Stored items:
◆ ◆ ◆

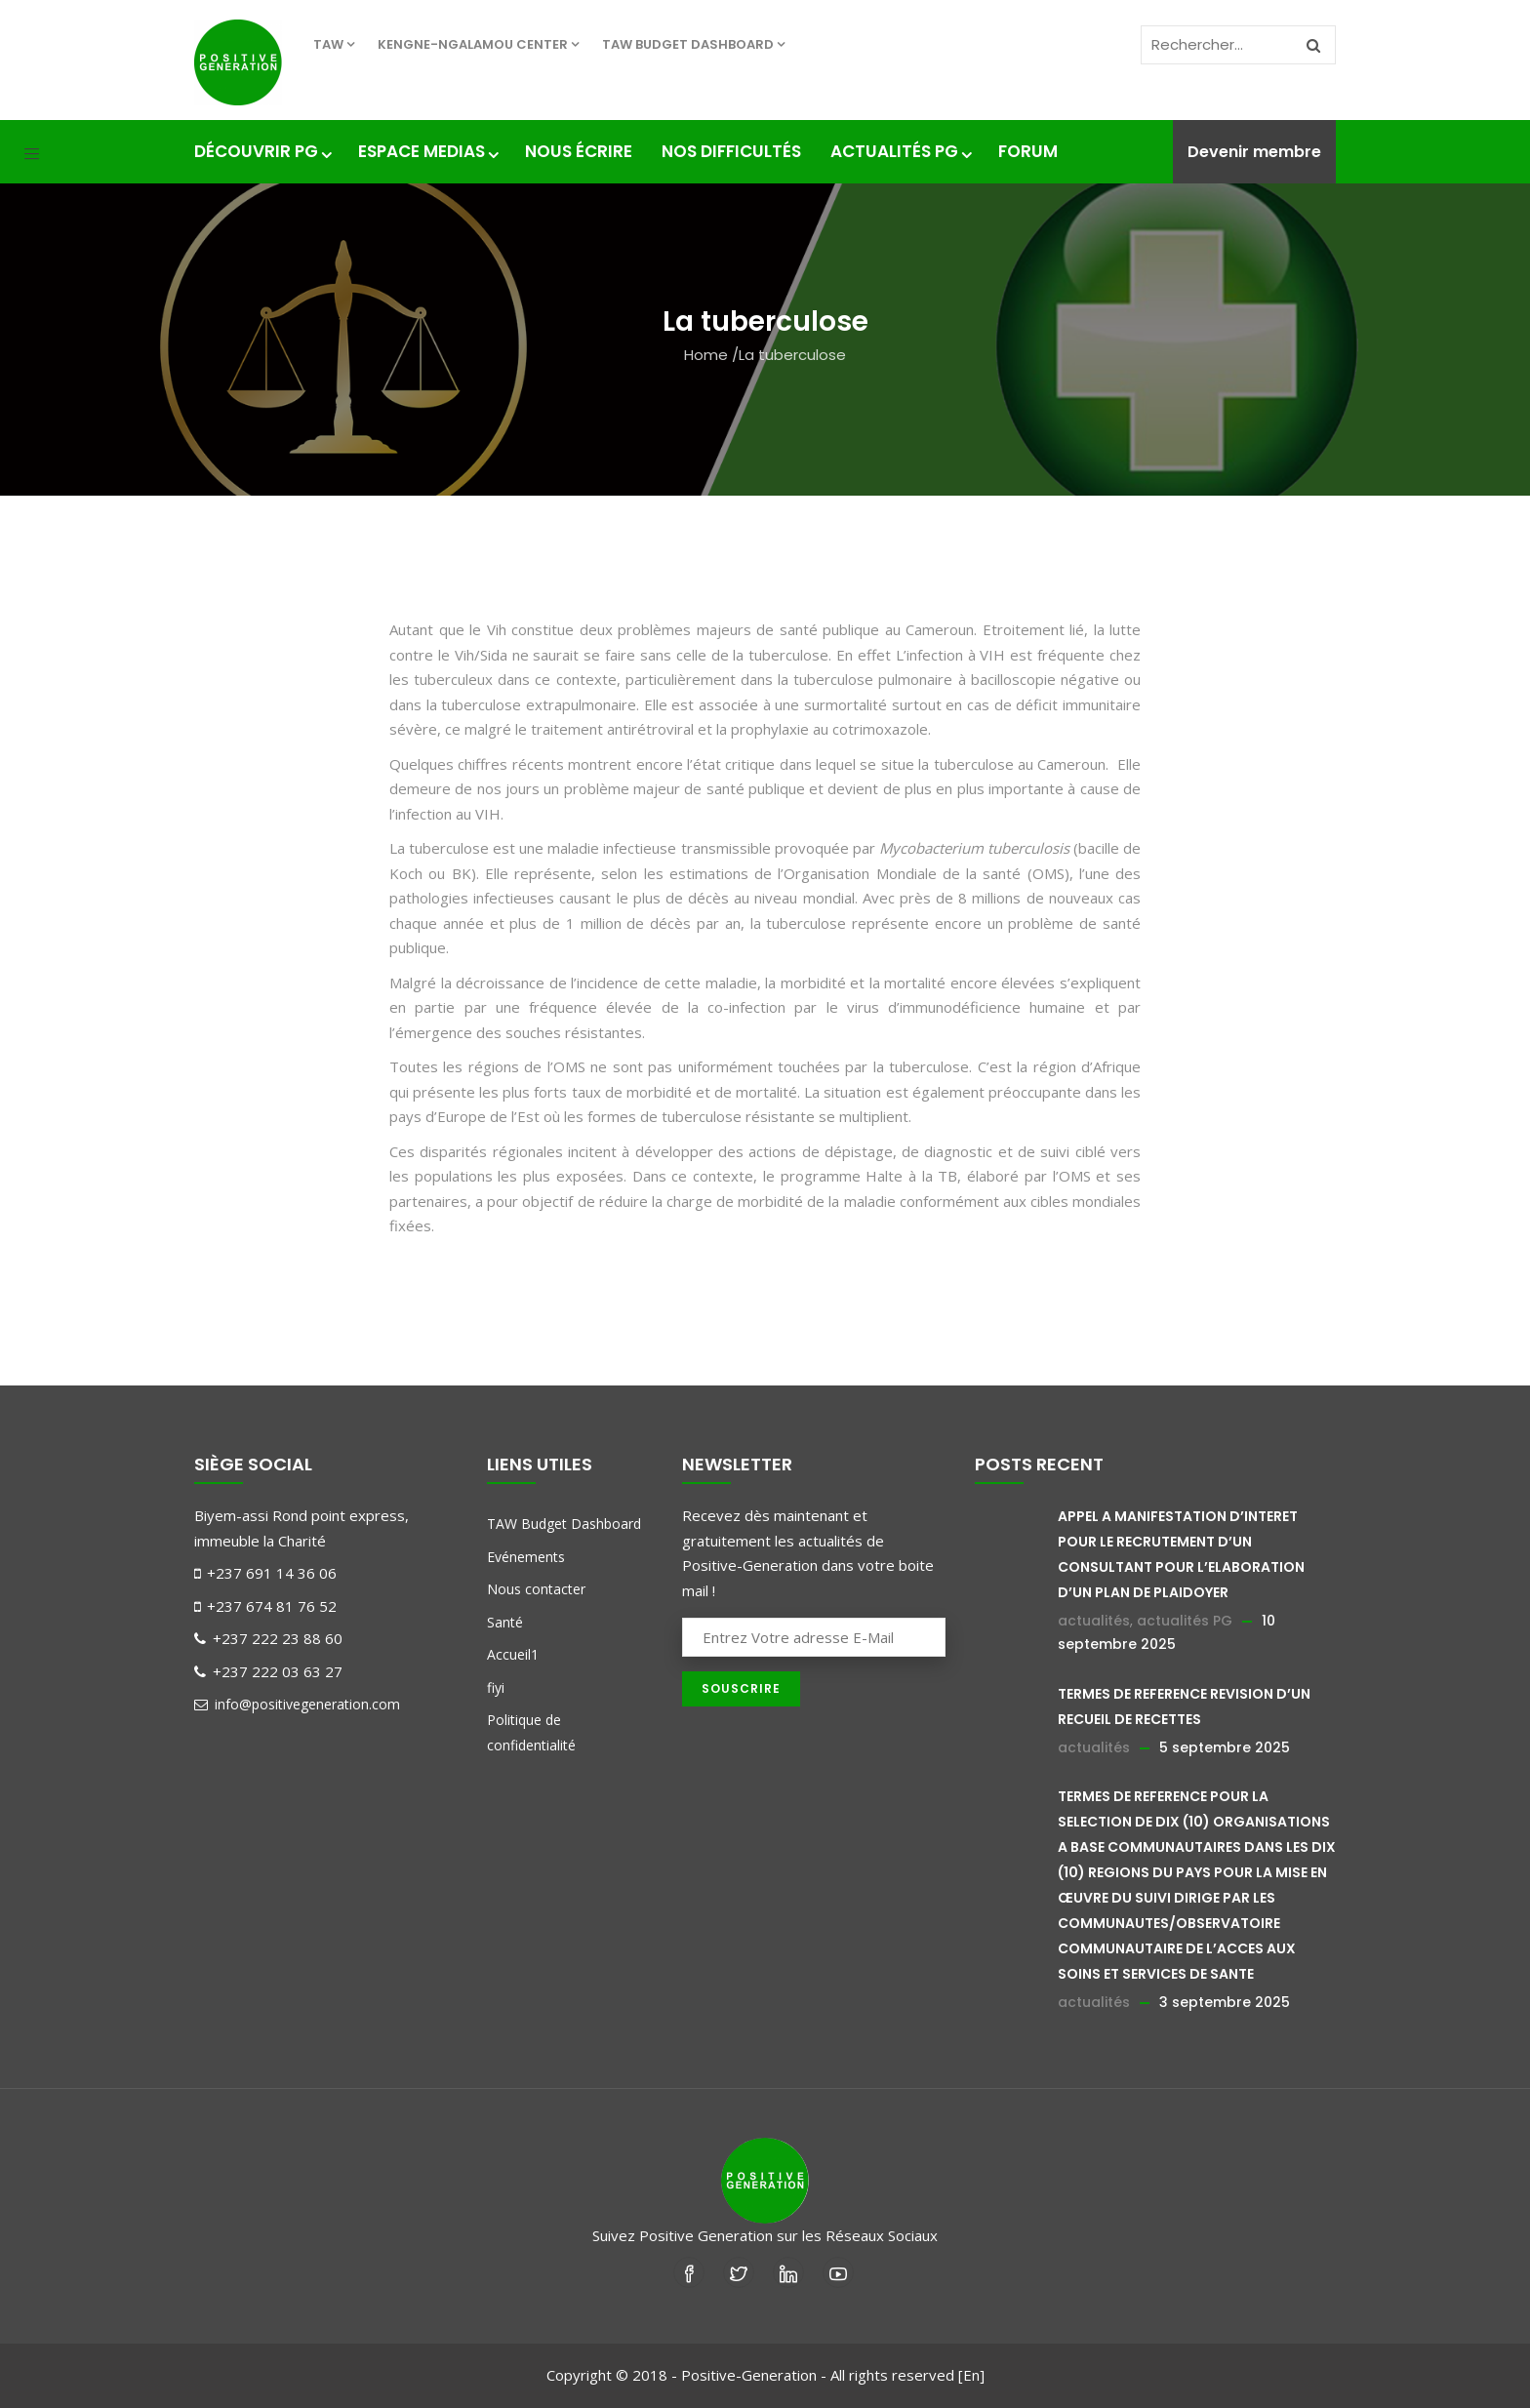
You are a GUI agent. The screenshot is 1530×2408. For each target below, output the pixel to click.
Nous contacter (536, 1589)
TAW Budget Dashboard (693, 44)
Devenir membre (1254, 151)
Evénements (526, 1556)
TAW (333, 44)
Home (706, 354)
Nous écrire (578, 151)
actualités (1094, 1620)
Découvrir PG (261, 151)
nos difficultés (731, 151)
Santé (505, 1622)
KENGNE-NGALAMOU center (478, 44)
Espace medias (427, 151)
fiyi (495, 1687)
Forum (1028, 151)
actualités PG (1184, 1620)
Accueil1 (513, 1654)
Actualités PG (899, 151)
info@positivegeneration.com (297, 1704)
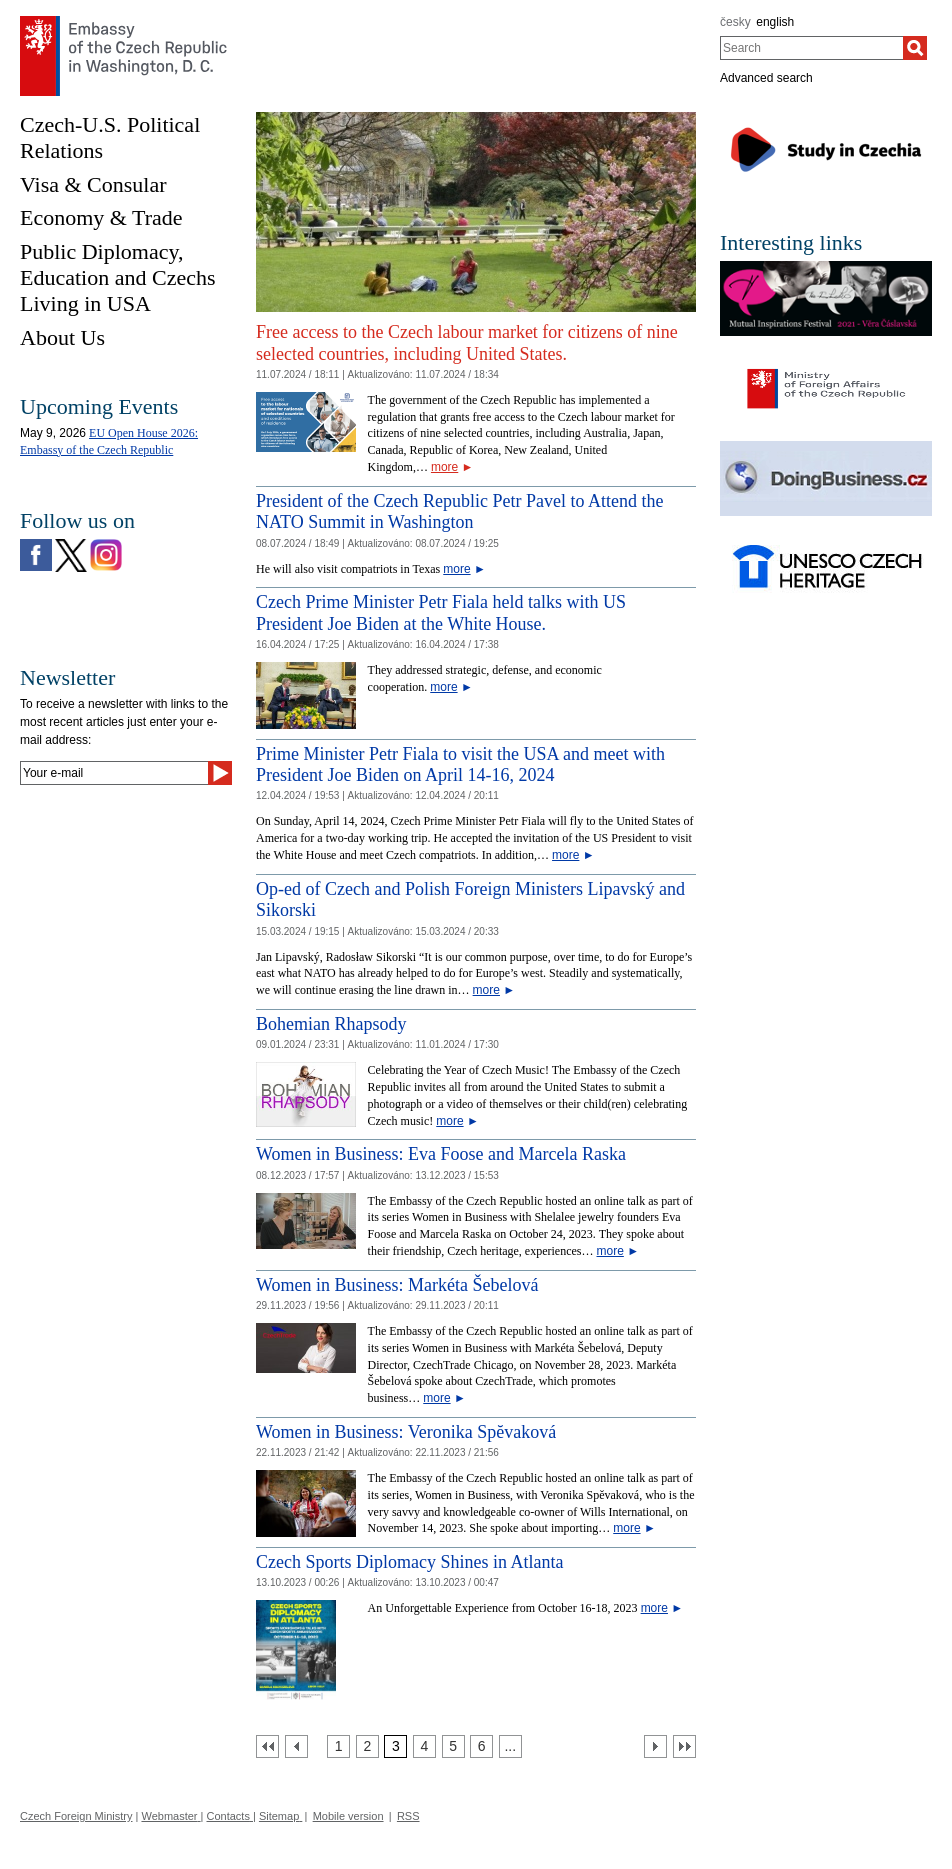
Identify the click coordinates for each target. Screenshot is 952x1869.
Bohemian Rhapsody (331, 1024)
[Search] (915, 48)
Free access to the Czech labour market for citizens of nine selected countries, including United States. (467, 343)
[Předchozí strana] (296, 1746)
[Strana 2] (367, 1746)
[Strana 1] (338, 1746)
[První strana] (267, 1746)
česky (735, 22)
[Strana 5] (453, 1746)
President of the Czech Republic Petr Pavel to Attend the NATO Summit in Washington (459, 512)
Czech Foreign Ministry (76, 1816)
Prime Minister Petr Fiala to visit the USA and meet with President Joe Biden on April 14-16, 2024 (460, 765)
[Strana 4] (424, 1746)
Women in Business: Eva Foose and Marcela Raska (441, 1154)
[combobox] (811, 48)
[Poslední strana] (684, 1746)
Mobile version (348, 1816)
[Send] (220, 773)
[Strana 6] (481, 1746)
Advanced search (766, 78)
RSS (408, 1816)
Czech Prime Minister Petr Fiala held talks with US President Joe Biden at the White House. (441, 613)
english (775, 22)
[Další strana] (655, 1746)
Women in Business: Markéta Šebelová (397, 1285)
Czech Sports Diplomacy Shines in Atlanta (409, 1562)
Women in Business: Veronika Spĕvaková (406, 1432)
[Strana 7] (510, 1746)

◆ ◆ ◆

Task goal: For every line of the data above that contains "Biden", copy that line.

Answer box:
Prime Minister Petr Fiala to visit the USA and meet with President Joe Biden on April 14-16, 2024 (460, 765)
Czech Prime Minister Petr Fiala held talks with US President Joe Biden at the White House. (441, 613)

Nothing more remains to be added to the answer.